One doesn’t have to be a Marxist to measure the enormity of his contribution, nor be devoted to a purist understanding of politics to appreciate the value of his extraordinary force. For 60 years, George Habash engaged in a non-stop struggle for Arab unity, human progress, women’s rights, liberation and equality. Socialist, founder of that great anti-colonial movement of the Arab world, the Movement of Arab Nationalists (MAN), his effect throughout the region was electric: from Yemen, where forces he trained and organized liberated the country from British colonial rule, to the battle for Egyptian-Syrian unity, to Kuwait - which only has a parliament today thanks to MAN’s impact - to the founding of the trade union movement across much of the Gulf. His audacious trajectory raised the spirit and encouraged the dispossessed and disenfranchised to change their own fate.

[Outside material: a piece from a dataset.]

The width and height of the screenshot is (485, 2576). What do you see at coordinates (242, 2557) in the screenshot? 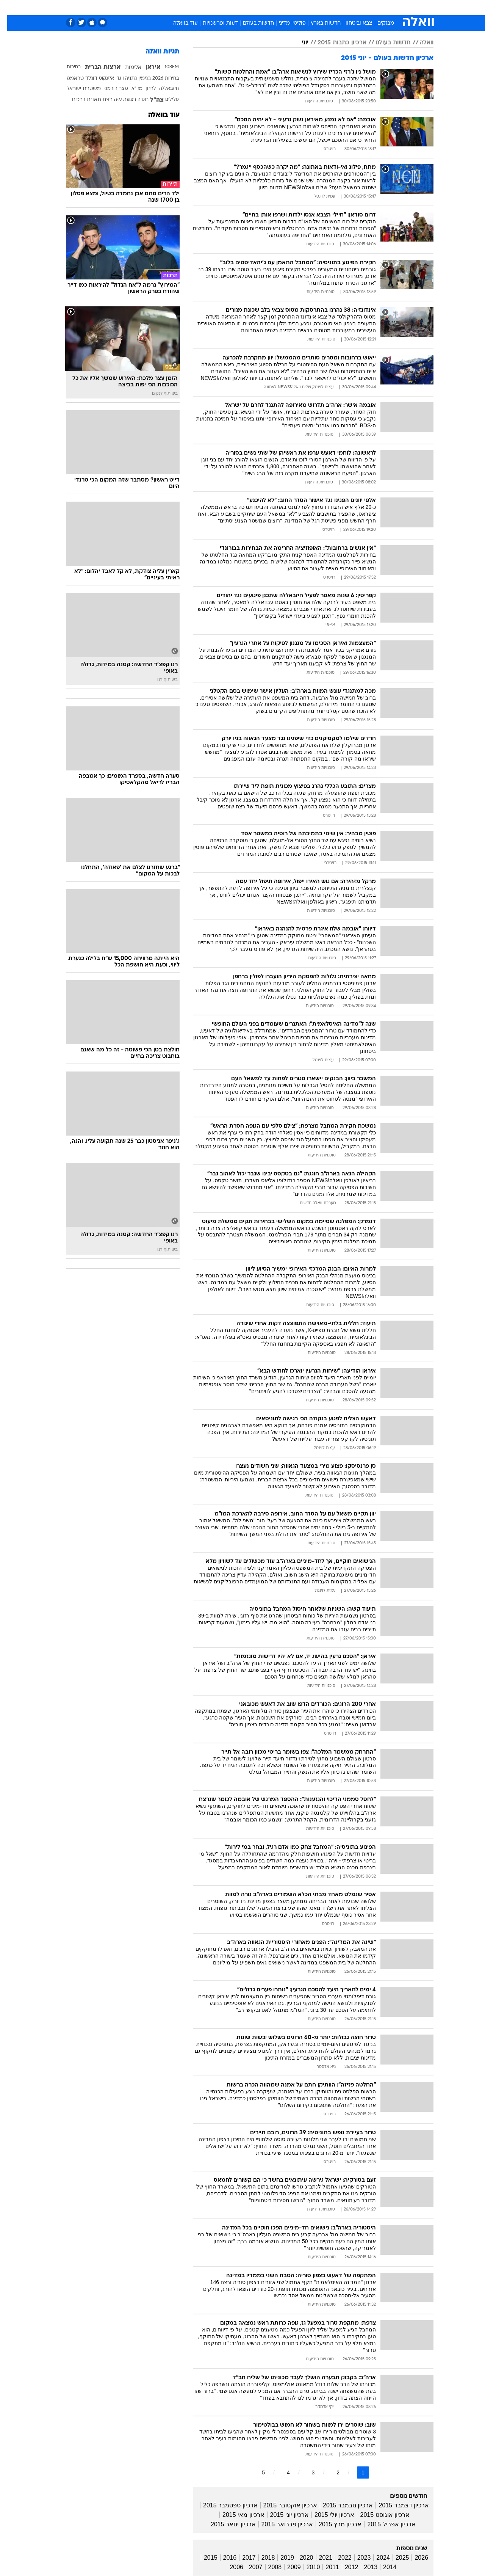 I see `2017` at bounding box center [242, 2557].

Currently portrayed in obituaries as the architect of the tactic of airplane hijackings that was never his (and over which he expelled his associate Wadie Haddad from the PFLP), Habash was instead responsible for introducing a much bolder blueprint for international action. From the ANC to Nicaragua, he was a pivotal internationalist who helped make their fight for independence possible: training, encouraging and giving material assistance. This most basic of progressive principles — assisting those who are risking all for their freedom against undemocratic tyranny — is never more relevant than today. Citizens in countries who have obtained their political rights well understand that they are a crucial force in pressuring their own governments to help others achieve theirs — from Pakistan, to Burma, to Palestine.

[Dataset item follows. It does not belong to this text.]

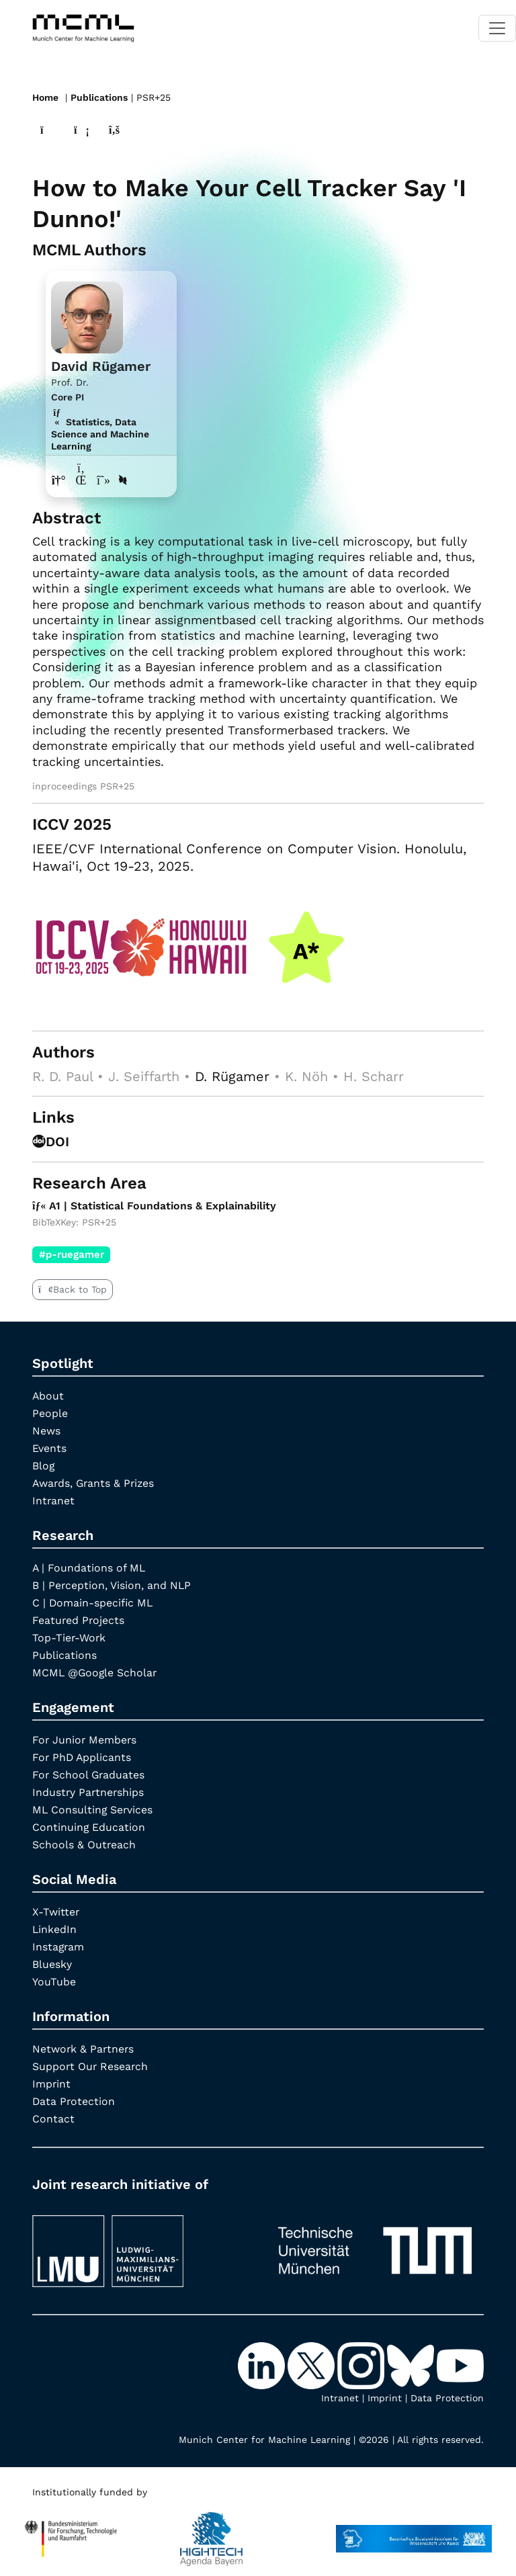  What do you see at coordinates (99, 97) in the screenshot?
I see `Publications` at bounding box center [99, 97].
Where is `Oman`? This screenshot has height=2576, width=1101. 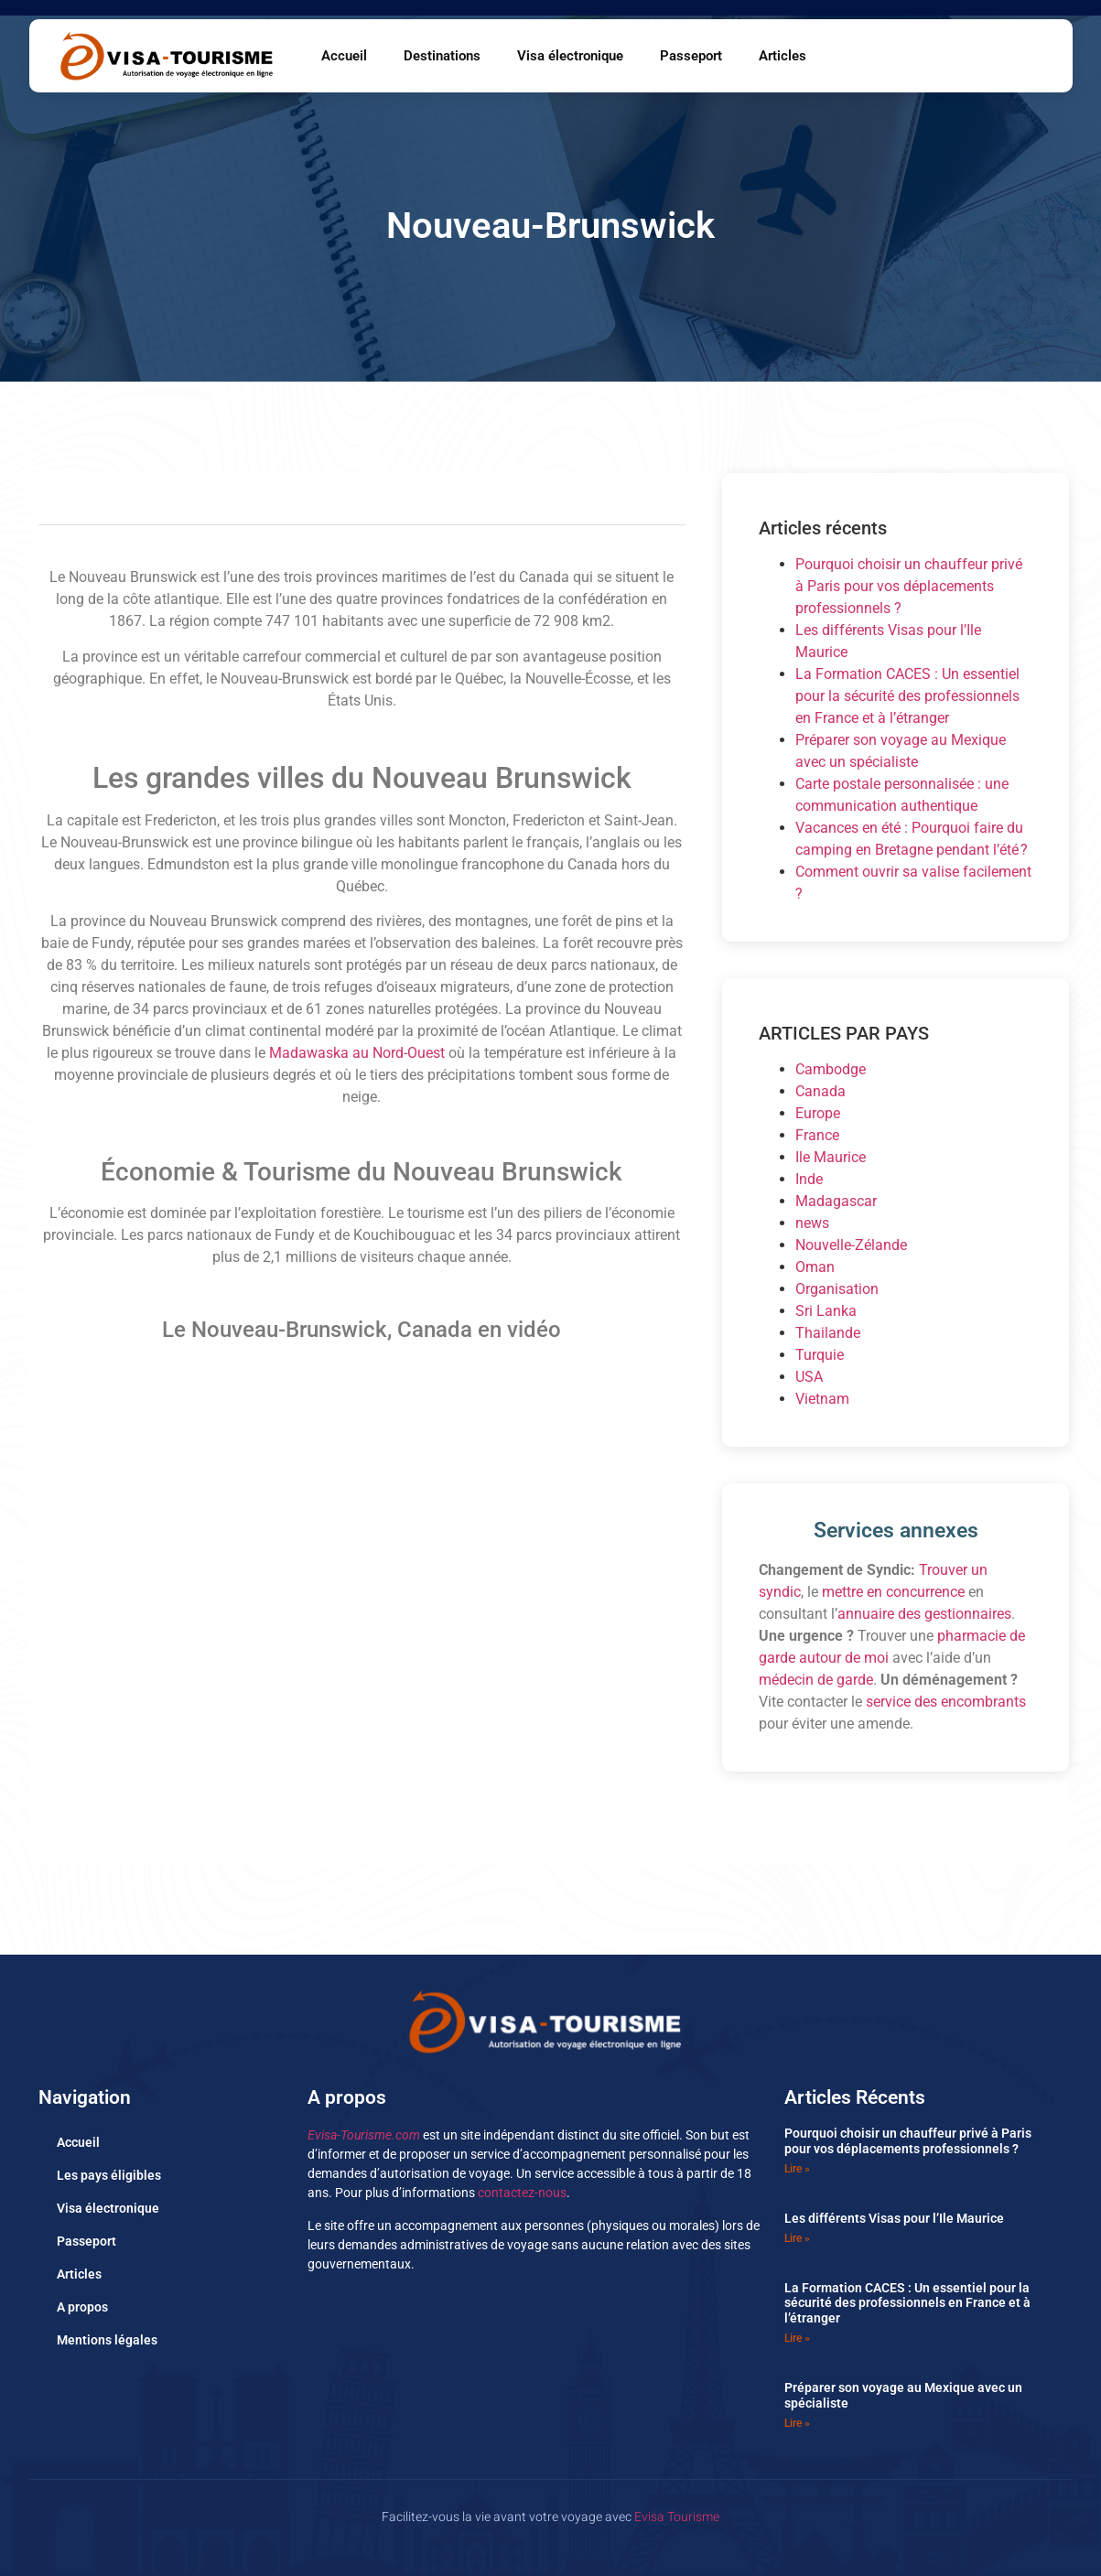 Oman is located at coordinates (815, 1267).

In the refugee camps in Lebanon in the 1970s, the classic Popular Front partisan brought to the rest of the Palestinian body politic a way of working that enhanced the standard of the entirety of the movement: a rigorous analysis of the political problems of the day, a scrupulous courtesy, a fastidiousness about principle and a real commitment, unlike some other Palestinian political parties, to the advancement of women in their ranks. The space and respect the PFLP accorded to Palestinian women in the political sphere had a salutary effect on the more traditional parts of the movement. In the early years of the PLO, when Fatah and the PFLP and the other parties worked together, a democratic dynamism was fostered that strengthened each. The political realm became a place where everyone could contribute, and the majority of Palestinians participated actively in it.

The last time I sat with George Habash three years ago in Damascus, we discussed for hours the issue closest to his heart, the difficult struggle for justice for those Palestinian refugees who had been expelled from their homes in 1948. He talked a great deal about the Nakba and its devastating continual effect. Although he remained as eloquent and intellectually sophisticated as ever, he described it in such simple and humane terms that it revealed something essential about this issue that still unites Palestinians today, whatever their faction or ideology. Habash always understood the importance of holding fast to the most elementary human rights as the basis for political action.

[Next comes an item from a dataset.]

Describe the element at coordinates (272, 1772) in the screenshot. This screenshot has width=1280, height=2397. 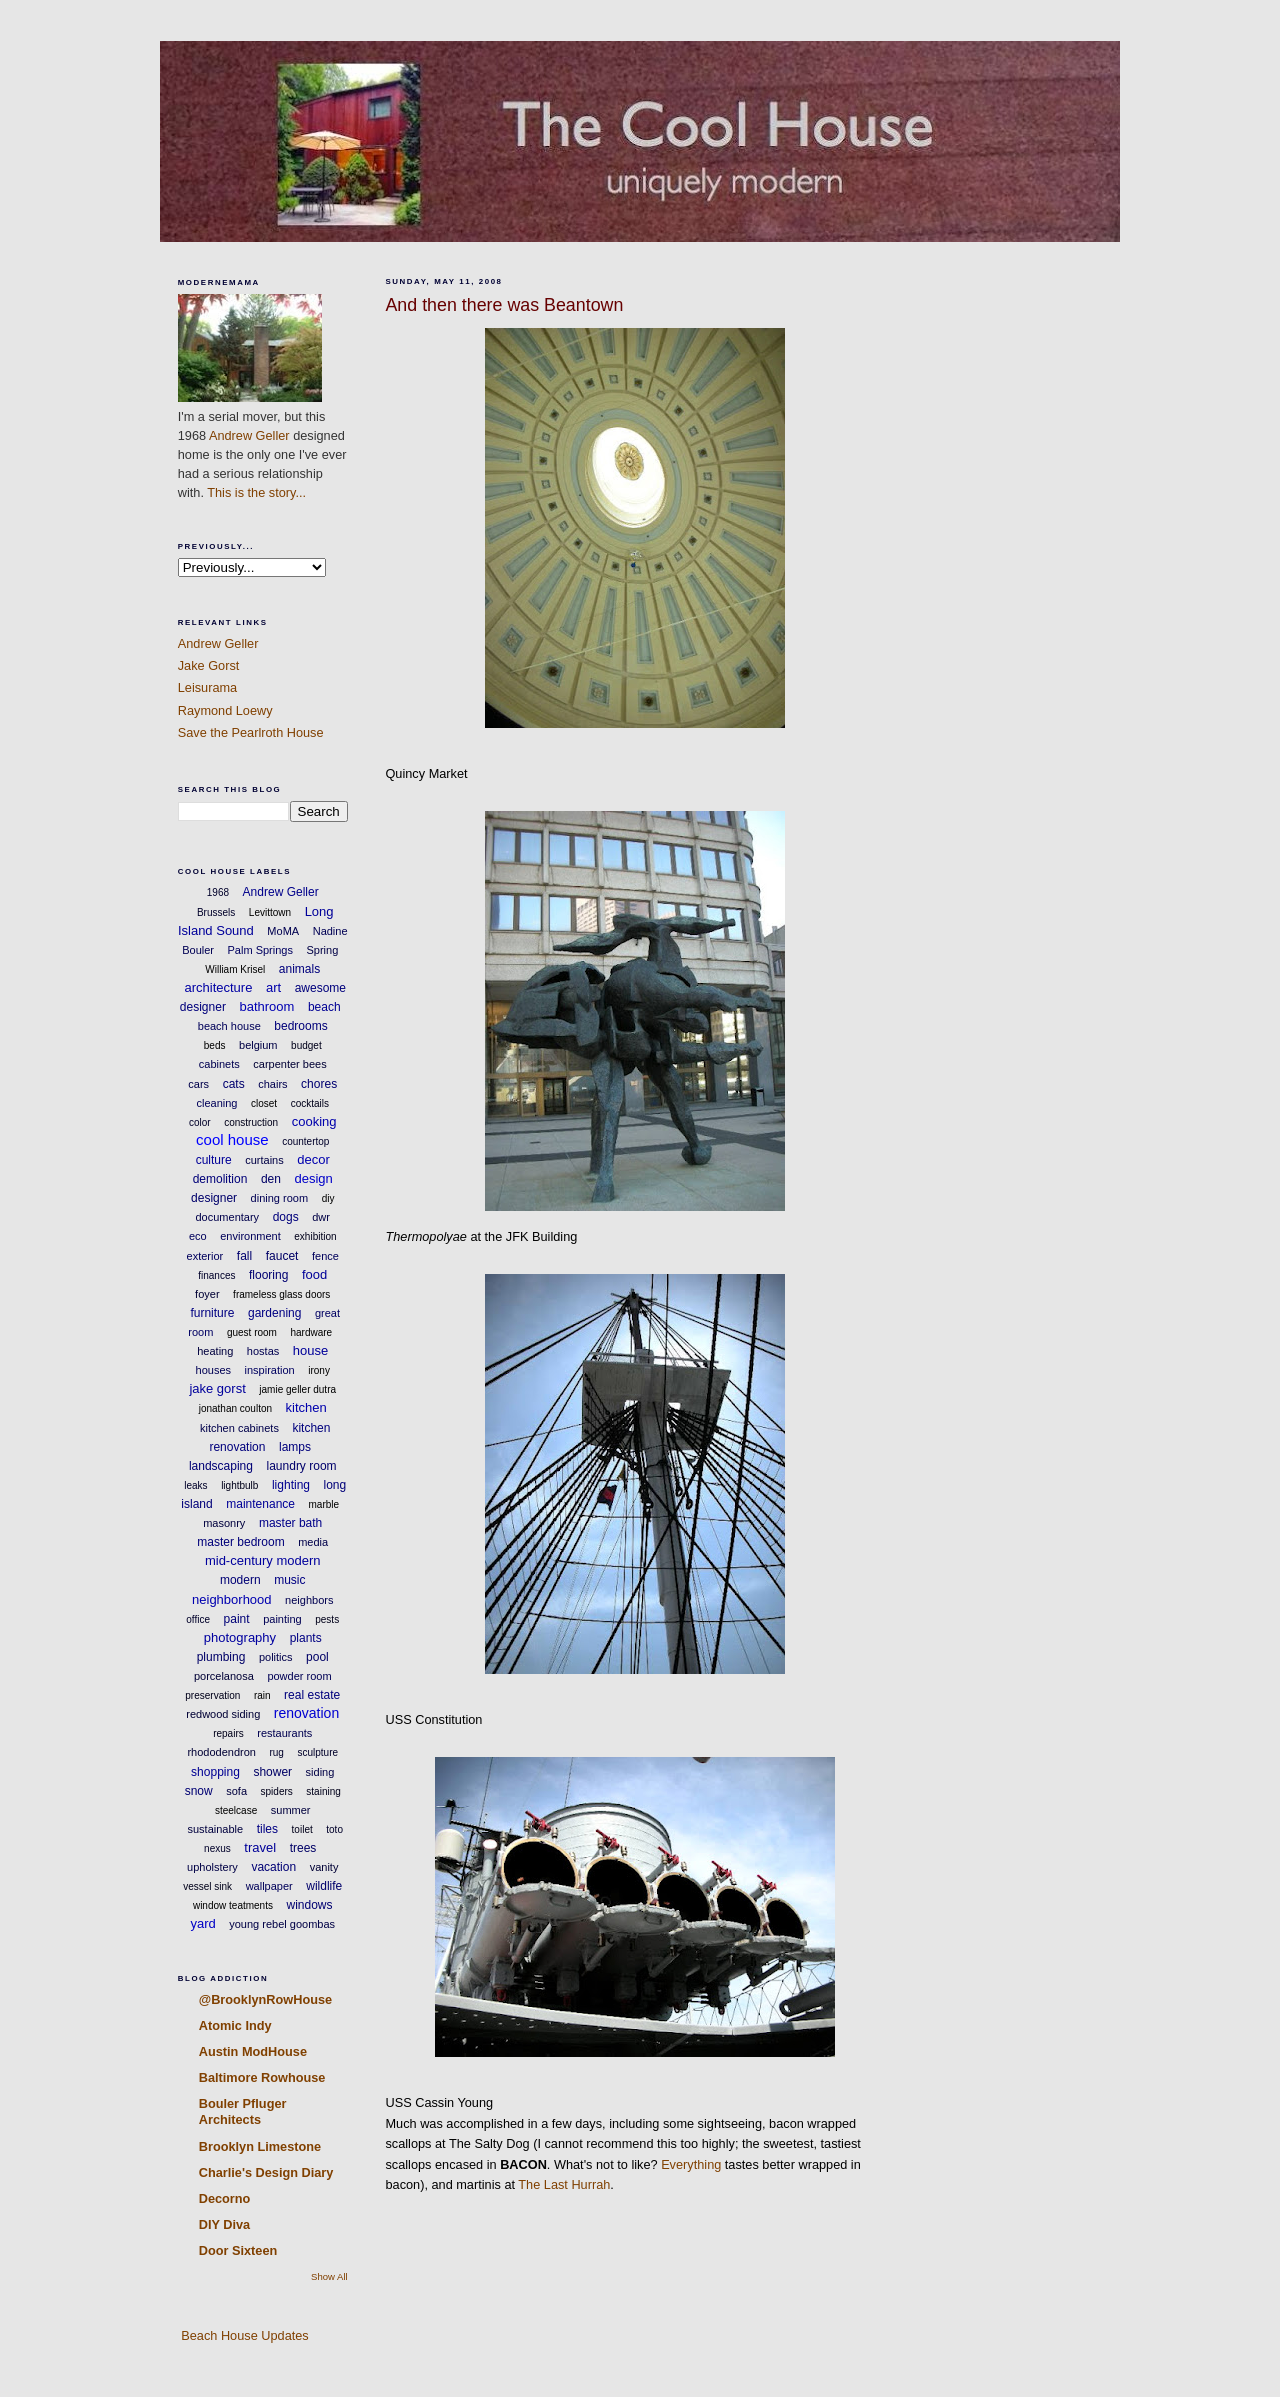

An eyewitness to the ethnic cleansing of tens of thousands of people from his home town of al-Lydd in July 1948, and who was transformed forever by that unhealed event to serve the cause of his people for six decades, Habash provides an essential lesson to Palestinians today. The flourishing of more than one political party in the national arena remains the guarantor of not only democracy, but the proven engine for achieving independence — as long as those parties are driven by principle and not simply a desire for power. A colleague visiting Habash in hospital shortly before he died told him how young Palestinian men from a different political party had just destroyed the walls of Gaza in an audacious act, setting free its people from their intolerable imprisonment. George Habash smiled cheerfully and said: “You see the day will come when these borders will fall and Arab unity will be achieved.”

Lucretius celebrated these unforgettable vitai lampada, the torchbearers who bring new hope to us in each generation, “like runners passing on the lamp of life.”